◆ WORK ORDER:
Would you return exactly the lines below from the line with "г. Омск, ул. Ленина, 20" through the line with "Downey Los Ángeles", both included, and nothing else, leaving out the pictures?

[Stored dataset items]

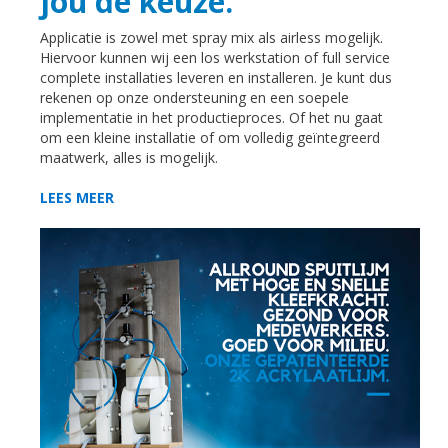
jou de keuze.
Applicatie is zowel met spray mix als airless mogelijk.
Hiervoor kunnen wij een los werkstation of full service
complete installaties leveren en installeren. Je kunt dus
rekenen op onze ondersteuning en een soepele
implementatie in het productieproces. Of het nu gaat
om een kleine installatie of om volledig geïntegreerd
maatwerk, alles is mogelijk.
LEES MEER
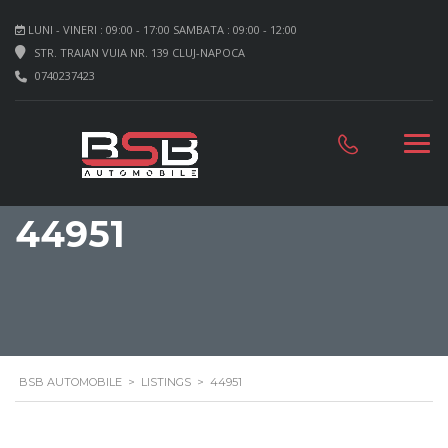
LUNI - VINERI : 09:00 - 17:00 SAMBATA : 09:00 - 12:00
STR. TRAIAN VUIA NR. 139 CLUJ-NAPOCA
0740237423
44951
BSB AUTOMOBILE
>
LISTINGS
>
44951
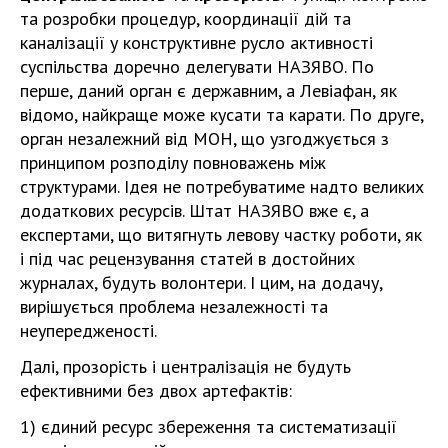
та розробки процедур, координації дій та
каналізації у конструктивне русло активності
суспільства доречно делегувати НАЗЯВО. По
перше, даний орган є державним, а Левіафан, як
відомо, найкраще може кусати та карати. По друге,
орган незалежний від МОН, що узгоджується з
принципом розподілу повноважень між
структурами. Ідея не потребуватиме надто великих
додаткових ресурсів. Штат НАЗЯВО вже є, а
експертами, що витягнуть левову частку роботи, як
і під час рецензування статей в достойних
журналах, будуть волонтери. І цим, на додачу,
вирішується проблема незалежності та
неупередженості.
Далі, прозорість і централізація не будуть
ефективними без двох артефактів:
1) єдиний ресурс збереження та систематизації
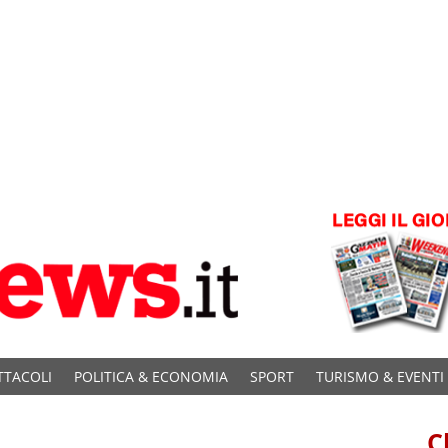
TTACOLI
POLITICA & ECONOMIA
SPORT
TURISMO & EVENTI
C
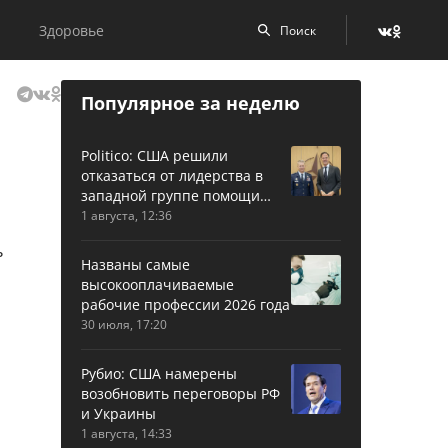
Здоровье
Популярное за неделю
Politico: США решили
отказаться от лидерства в
западной группе помощи
Украине
1 августа, 12:36
Названы самые
высокооплачиваемые
рабочие профессии 2026 года
30 июля, 17:20
Рубио: США намерены
возобновить переговоры РФ
и Украины
1 августа, 14:33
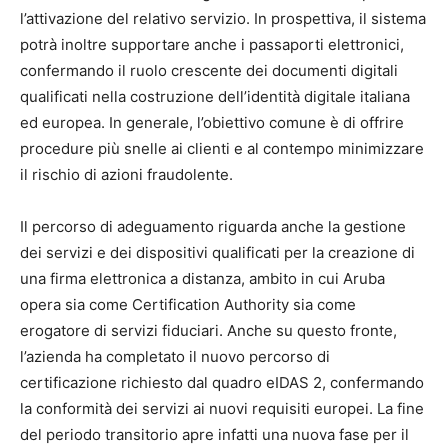
l’attivazione del relativo servizio. In prospettiva, il sistema
potrà inoltre supportare anche i passaporti elettronici,
confermando il ruolo crescente dei documenti digitali
qualificati nella costruzione dell’identità digitale italiana
ed europea. In generale, l’obiettivo comune è di offrire
procedure più snelle ai clienti e al contempo minimizzare
il rischio di azioni fraudolente.
Il percorso di adeguamento riguarda anche la gestione
dei servizi e dei dispositivi qualificati per la creazione di
una firma elettronica a distanza, ambito in cui Aruba
opera sia come Certification Authority sia come
erogatore di servizi fiduciari. Anche su questo fronte,
l’azienda ha completato il nuovo percorso di
certificazione richiesto dal quadro eIDAS 2, confermando
la conformità dei servizi ai nuovi requisiti europei. La fine
del periodo transitorio apre infatti una nuova fase per il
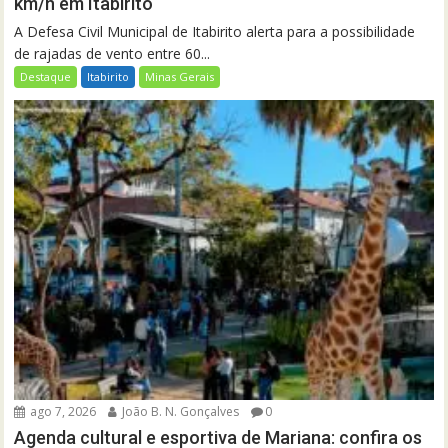
km/h em Itabirito
A Defesa Civil Municipal de Itabirito alerta para a possibilidade
de rajadas de vento entre 60...
Destaque
Itabirito
Minas Gerais
ago 7, 2026
João B. N. Gonçalves
0
Agenda cultural e esportiva de Mariana: confira os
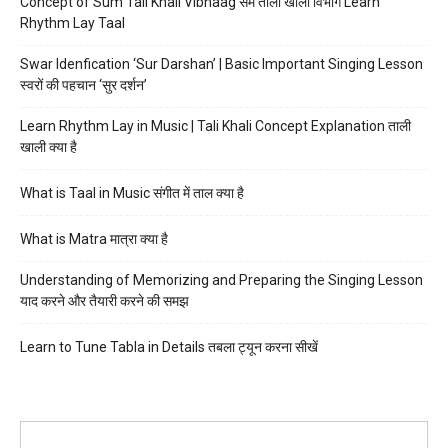
Concept of Sum Tali Khali Vibhaag सम ताली खाली विभाग Learn
Rhythm Lay Taal
Swar Idenfication ‘Sur Darshan’ | Basic Important Singing Lesson
स्वरों की पहचान ‘सुर दर्शन’
Learn Rhythm Lay in Music | Tali Khali Concept Explanation ताली
खाली क्या है
What is Taal in Music संगीत में ताल क्या है
What is Matra मात्रा क्या है
Understanding of Memorizing and Preparing the Singing Lesson
याद करने और तैयारी करने की समझ
Learn to Tune Tabla in Details तबला ट्यून करना सीखें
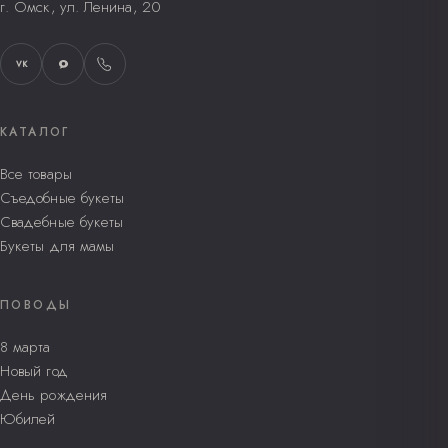
г. Омск, ул. Ленина, 20
VK
КАТАЛОГ
Все товары
Съедобные букеты
Свадебные букеты
Букеты для мамы
ПОВОДЫ
8 марта
Новый год
День рождения
Юбилей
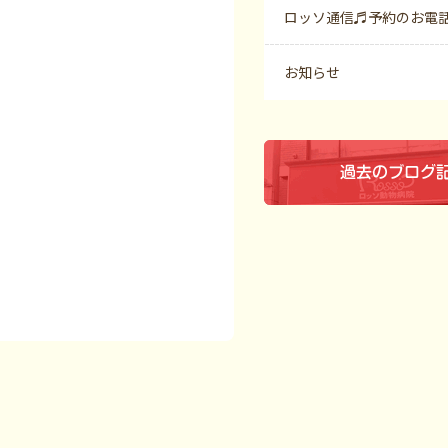
ロッソ通信♬予約のお電
お知らせ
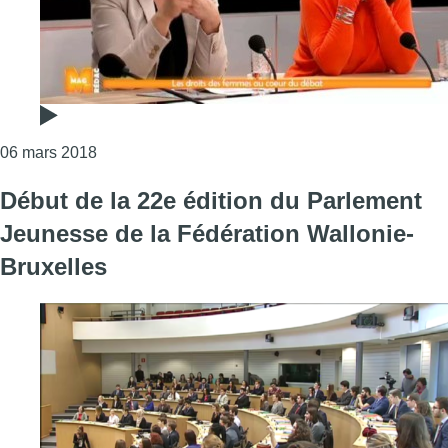
Consulter l'article "Y aura-t-il un avant et un apr
06 mars 2018
Début de la 22e édition du Parlement
Jeunesse de la Fédération Wallonie-
Bruxelles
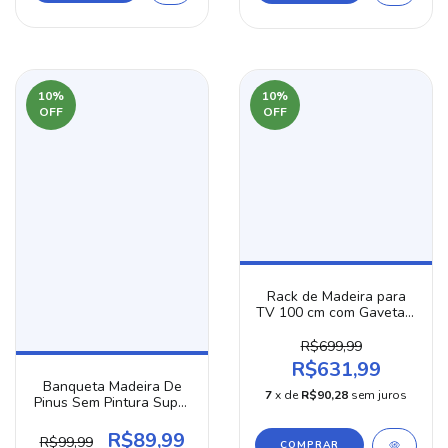
10
%
10
%
OFF
OFF
Rack de Madeira para
TV 100 cm com Gaveta –
Estilo Retrô Vintage
R$699,99
R$631,99
Banqueta Madeira De
7
x de
R$90,28
sem juros
Pinus Sem Pintura Super
Resistente
R$89,99
R$99,99
COMPRAR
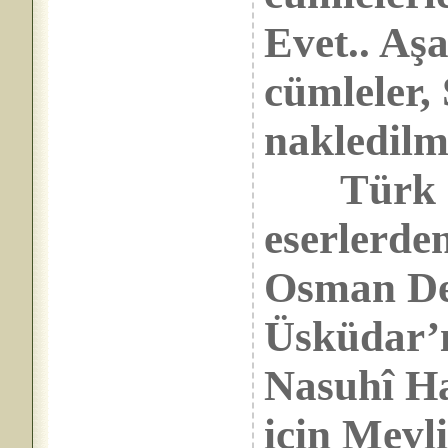
Evet.. Aş
cümleler
nakledilmi
Türk mus
eserlerde
Osman Ded
Üsküdar’
Nasuhî Ha
için Mevli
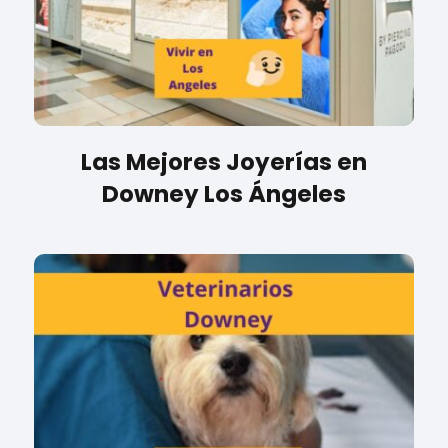
Las Mejores Joyerías en
Downey Los Ángeles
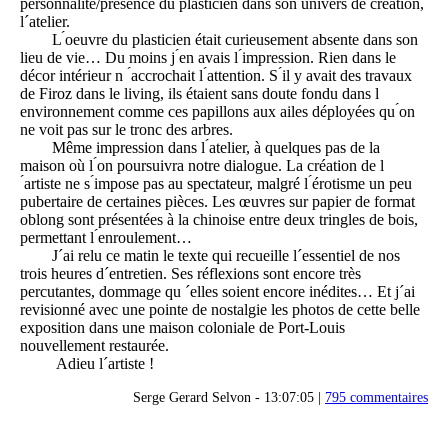
personnalité/présence du plasticien dans son univers de création,
l´atelier.
L ́oeuvre du plasticien était curieusement absente dans son
lieu de vie… Du moins j ́en avais l ́impression. Rien dans le
décor intérieur n ́accrochait l ́attention. S ́il y avait des travaux
de Firoz dans le living, ils étaient sans doute fondu dans l
́environnement comme ces papillons aux ailes déployées qu ́on
ne voit pas sur le tronc des arbres.
Même impression dans l ́atelier, à quelques pas de la
maison où l ́on poursuivra notre dialogue. La création de l
́artiste ne s ́impose pas au spectateur, malgré l ́érotisme un peu
pubertaire de certaines pièces. Les œuvres sur papier de format
oblong sont présentées à la chinoise entre deux tringles de bois,
permettant l ́enroulement…
J´ai relu ce matin le texte qui recueille l´essentiel de nos
trois heures d´entretien. Ses réflexions sont encore très
percutantes, dommage qu ´elles soient encore inédites… Et j´ai
revisionné avec une pointe de nostalgie les photos de cette belle
exposition dans une maison coloniale de Port-Louis
nouvellement restaurée.
Adieu l´artiste !
Serge Gerard Selvon - 13:07:05 |
795 commentaires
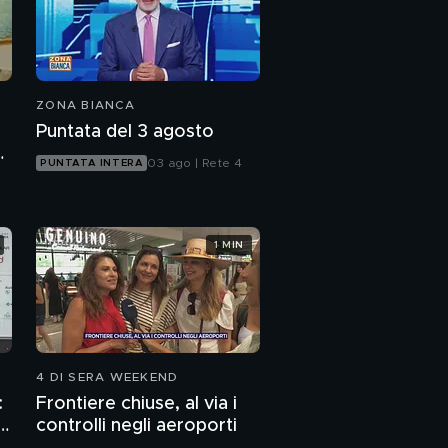
ZONA BIANCA
Puntata del 3 agosto
o
03 ago | Rete 4
PUNTATA INTERA
1 MIN
4 DI SERA WEEKEND
:
Frontiere chiuse, al via i
p
controlli negli aeroporti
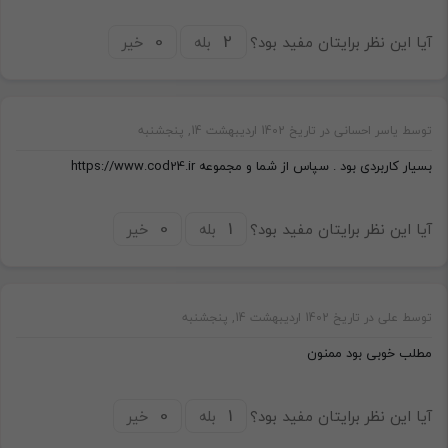
آیا این نظر برایتان مفید بود؟
بله
خیر
توسط یاسر احسانی در تاریخ 1402 اردیبهشت 14, پنجشنبه
بسیار کاربردی بود . سپاس از شما و مجموعه https://www.cod24.ir
آیا این نظر برایتان مفید بود؟
بله
خیر
توسط علی در تاریخ 1402 اردیبهشت 14, پنجشنبه
مطلب خوبی بود ممنون
آیا این نظر برایتان مفید بود؟
بله
خیر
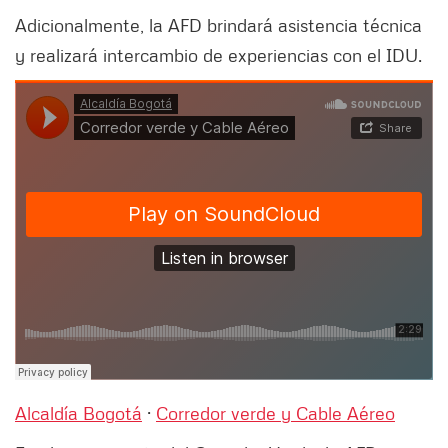
Adicionalmente, la AFD brindará asistencia técnica
y realizará intercambio de experiencias con el IDU.
Alcaldía Bogotá
·
Corredor verde y Cable Aéreo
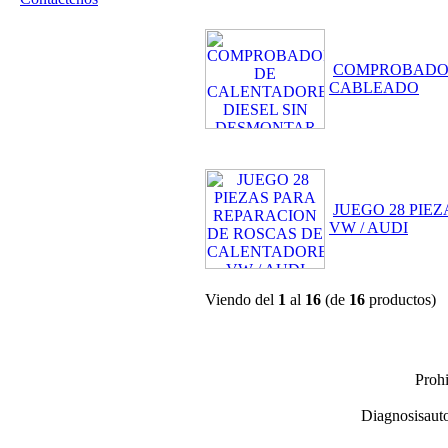
COMPROBADOR
CABLEADO
JUEGO 28 PIE
VW / AUDI
Viendo del
1
al
16
(de
16
productos)
Prohi
Diagnosisauto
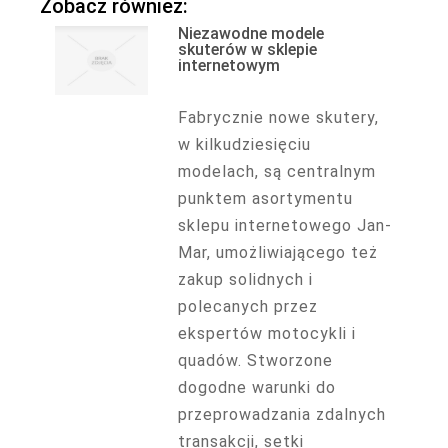
Zobacz również:
Niezawodne modele
skuterów w sklepie
internetowym
Fabrycznie nowe skutery,
w kilkudziesięciu
modelach, są centralnym
punktem asortymentu
sklepu internetowego Jan-
Mar, umożliwiającego też
zakup solidnych i
polecanych przez
ekspertów motocykli i
quadów. Stworzone
dogodne warunki do
przeprowadzania zdalnych
transakcji, setki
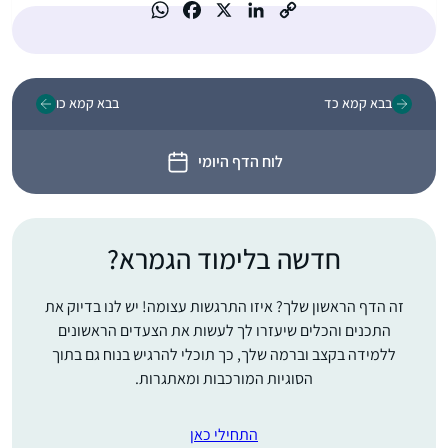
בבא קמא כד
בבא קמא כו
לוח הדף היומי
חדשה בלימוד הגמרא?
זה הדף הראשון שלך? איזו התרגשות עצומה! יש לנו בדיוק את
התכנים והכלים שיעזרו לך לעשות את הצעדים הראשונים
ללמידה בקצב וברמה שלך, כך תוכלי להרגיש בנוח גם בתוך
הסוגיות המורכבות ומאתגרות.
התחילי כאן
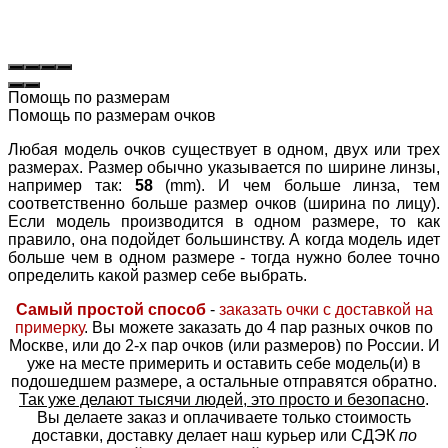
Помощь по размерам
Помощь по размерам очков
Любая модель очков существует в одном, двух или трех
размерах. Размер обычно указывается по ширине линзы,
например так:
58
(mm). И чем больше линза, тем
соответственно больше размер очков (ширина по лицу).
Если модель производится в одном размере, то как
правило, она подойдет большинству. А когда модель идет
больше чем в одном размере - тогда нужно более точно
определить какой размер себе выбрать.
Самый простой способ
-
заказать очки с доставкой на
примерку
. Вы можете заказать до 4 пар разных очков по
Москве, или до 2-х пар очков (или размеров) по России. И
уже на месте примерить и оставить себе модель(и) в
подошедшем размере, а остальные отправятся обратно.
Так уже делают тысячи людей, это просто и безопасно
.
Вы делаете заказ и оплачиваете только стоимость
доставки, доставку делает наш курьер или СДЭК
по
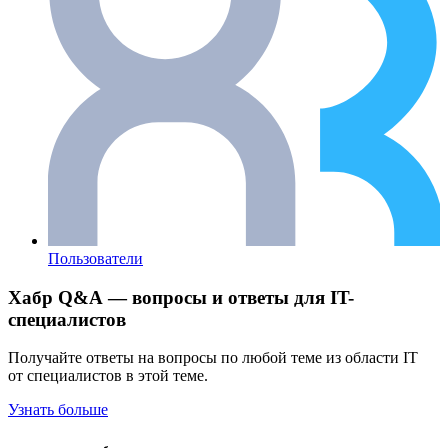
Пользователи
Хабр Q&A — вопросы и ответы для IT-
специалистов
Получайте ответы на вопросы по любой теме из области IT
от специалистов в этой теме.
Узнать больше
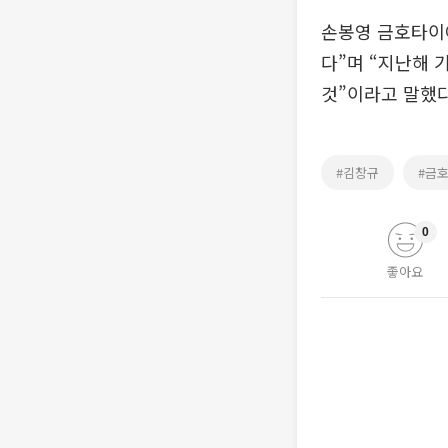
손봉영 금호타이어
다”며 “지난해 
것”이라고 말했다
#김창규
#금
0
좋아요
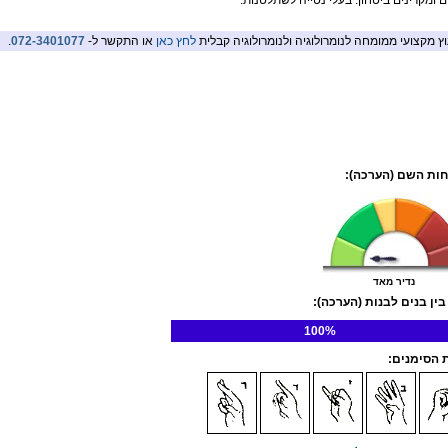
ם ומקרינים ביטחון. בעלי נטייה לשתלטנות.
וץ מקצועי ממומחה לנומרולוגיה ולנומרולוגיה קבלית
לחץ כאן
או התקשר ל-
072-3401077
.
ות השם (הערכה):
נדיר מאד
בין בנים לבנות (הערכה):
100%
הסימנים:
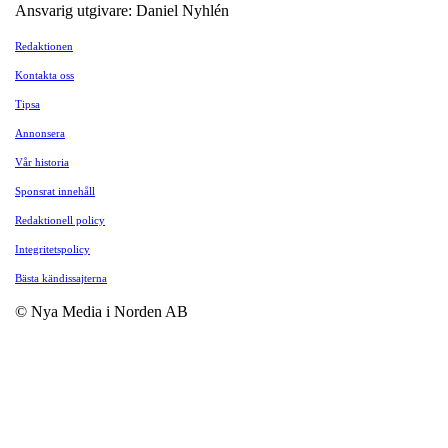
Ansvarig utgivare: Daniel Nyhlén
Redaktionen
Kontakta oss
Tipsa
Annonsera
Vår historia
Sponsrat innehåll
Redaktionell policy
Integritetspolicy
Bästa kändissajterna
© Nya Media i Norden AB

◆ THE ANSWER:
г. Омск, ул. Ленина, 20
VK
КАТАЛОГ
Все товары
Съедобные букеты
Свадебные букеты
Букеты для мамы
ПОВОДЫ
8 марта
Новый год
День рождения
Юбилей
ロッソ通信♬予約のお電
お知らせ
Consulter l'article "Y aura-t-il un avant et un apr
06 mars 2018
Début de la 22e édition du Parlement
Jeunesse de la Fédération Wallonie-
Bruxelles
10
%
10
%
OFF
OFF
Rack de Madeira para
TV 100 cm com Gaveta –
Estilo Retrô Vintage
R$699,99
R$631,99
Banqueta Madeira De
7
x de
R$90,28
sem juros
Pinus Sem Pintura Super
Resistente
R$89,99
R$99,99
COMPRAR
Evet.. Aş
cümleler
nakledilmi
Türk mus
eserlerde
Osman Ded
Üsküdar’
Nasuhî Ha
için Mevli
Las Mejores Joyerías en
Downey Los Ángeles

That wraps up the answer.